◆ **Work task**:
Return the line containing "Beckham Hotel: Ro" and every line beneath it through the end of the entries below, unchanged. Pictures stay out.

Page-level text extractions

--- START ---

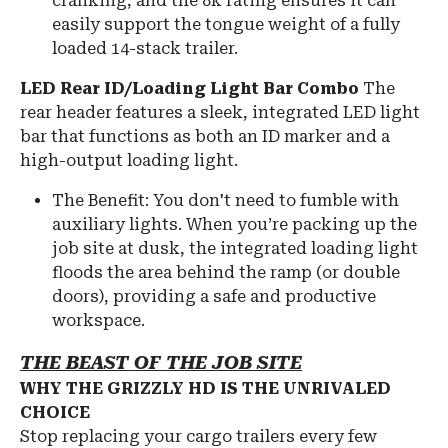
cranking, and the 8k rating ensures it can
easily support the tongue weight of a fully
loaded 14-stack trailer.
LED Rear ID/Loading Light Bar Combo
The
rear header features a sleek, integrated LED light
bar that functions as both an ID marker and a
high-output loading light.
The Benefit: You don't need to fumble with
auxiliary lights. When you’re packing up the
job site at dusk, the integrated loading light
floods the area behind the ramp (or double
doors), providing a safe and productive
workspace.
THE BEAST OF THE JOB SITE
WHY THE GRIZZLY HD IS THE UNRIVALED
CHOICE
Stop replacing your cargo trailers every few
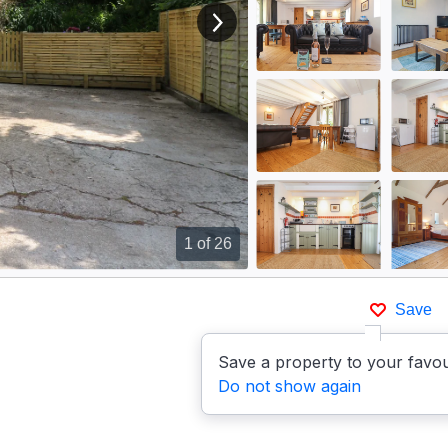
View next image
1
of 26
Save
Save a property to your favou
Do not show again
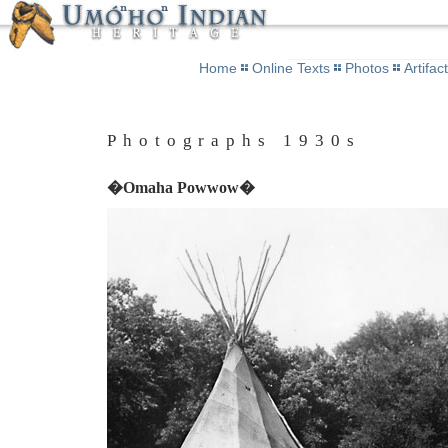
Home
Online Texts
Photos
Artifac
Photographs 1930s
�Omaha Powwow�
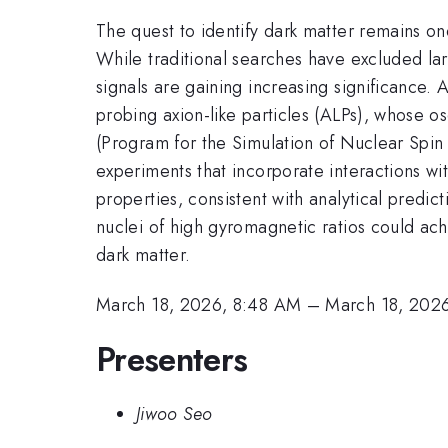
The quest to identify dark matter remains on
While traditional searches have excluded larg
signals are gaining increasing significance
probing axion-like particles (ALPs), whose os
(Program for the Simulation of Nuclear Sp
experiments that incorporate interactions wit
properties, consistent with analytical predi
nuclei of high gyromagnetic ratios could ach
dark matter.
March 18, 2026, 8:48 AM
–
March 18, 202
Presenters
Jiwoo Seo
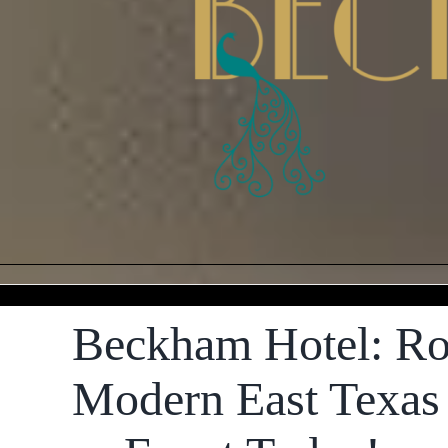
Beckham Hotel: Ro
Modern East Texas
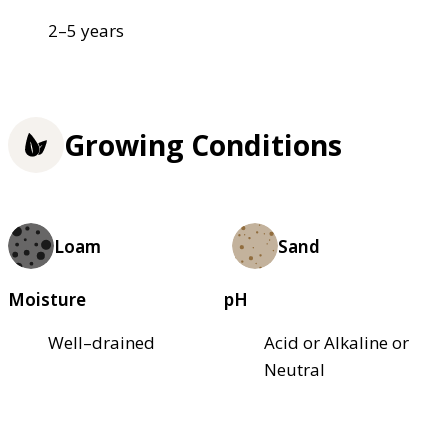
2–5 years
Growing Conditions
Loam
Sand
Moisture
pH
Well–drained
Acid or Alkaline or
Neutral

--- END ---

◆ **Your solution**:
Beckham Hotel: Ro
Modern East Texas
2–5 years
Growing Conditions
Loam
Sand
Moisture
pH
Well–drained
Acid or Alkaline or
Neutral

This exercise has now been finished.